─── SOURCE RECORDS ───

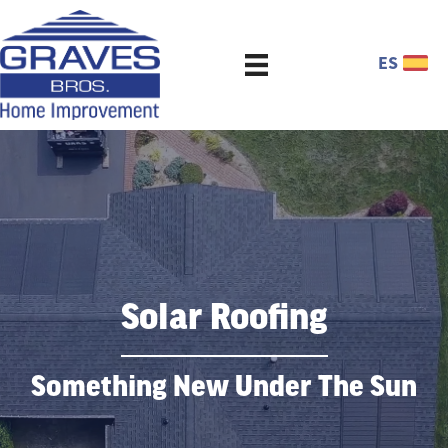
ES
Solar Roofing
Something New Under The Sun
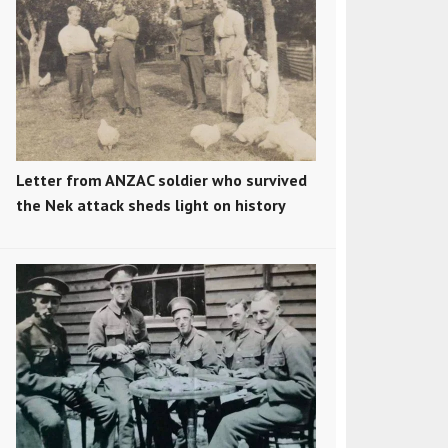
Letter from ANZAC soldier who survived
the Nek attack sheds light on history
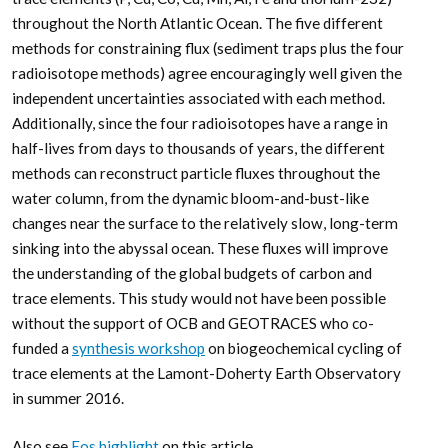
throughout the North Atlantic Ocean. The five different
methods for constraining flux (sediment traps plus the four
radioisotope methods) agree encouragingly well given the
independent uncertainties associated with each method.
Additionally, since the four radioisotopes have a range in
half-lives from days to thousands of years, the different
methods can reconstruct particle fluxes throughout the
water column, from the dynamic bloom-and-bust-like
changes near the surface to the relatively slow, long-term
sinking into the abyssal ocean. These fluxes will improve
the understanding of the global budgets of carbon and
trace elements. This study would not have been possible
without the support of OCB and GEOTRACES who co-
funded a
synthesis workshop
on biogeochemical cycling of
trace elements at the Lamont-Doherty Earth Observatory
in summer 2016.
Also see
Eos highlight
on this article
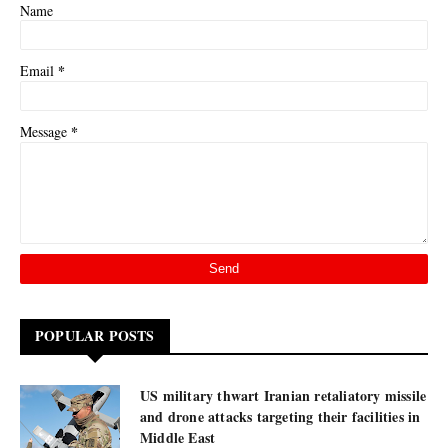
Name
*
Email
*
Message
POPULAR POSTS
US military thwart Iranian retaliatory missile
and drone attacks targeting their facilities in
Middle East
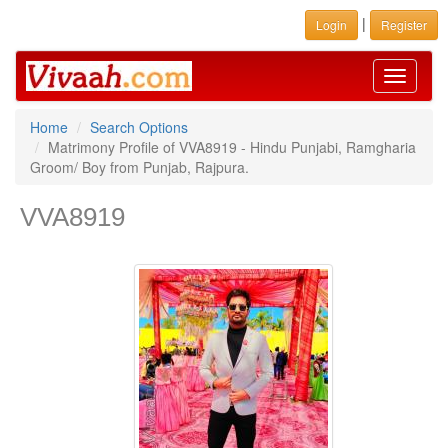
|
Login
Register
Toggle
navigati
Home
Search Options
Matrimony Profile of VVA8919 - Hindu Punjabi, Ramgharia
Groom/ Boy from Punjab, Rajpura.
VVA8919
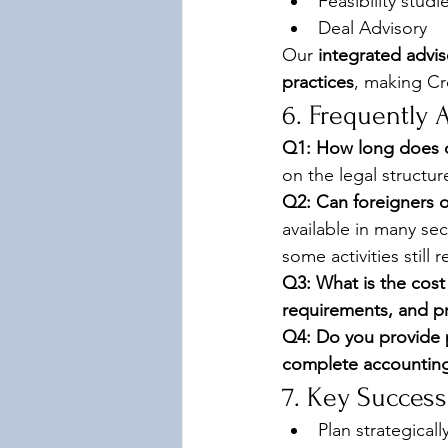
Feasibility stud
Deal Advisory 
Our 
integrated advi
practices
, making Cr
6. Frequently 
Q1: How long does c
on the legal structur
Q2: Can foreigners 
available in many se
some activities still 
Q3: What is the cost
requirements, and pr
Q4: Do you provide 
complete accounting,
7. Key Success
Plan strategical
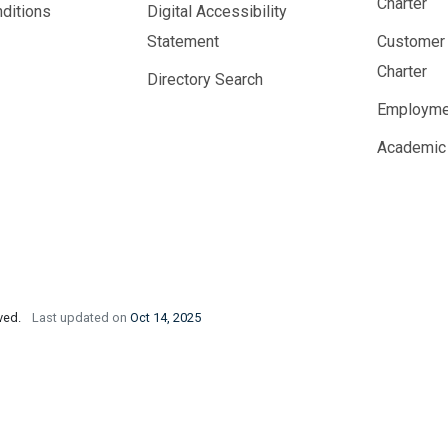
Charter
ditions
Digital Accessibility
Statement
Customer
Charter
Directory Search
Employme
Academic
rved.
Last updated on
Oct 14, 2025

───

WORK TO BE COMPLETED>
Return, from the material above, every line with the word "throughout".

RESULT OF THIS TASK>
throughout the North Atlantic Ocean. The five different
methods can reconstruct particle fluxes throughout the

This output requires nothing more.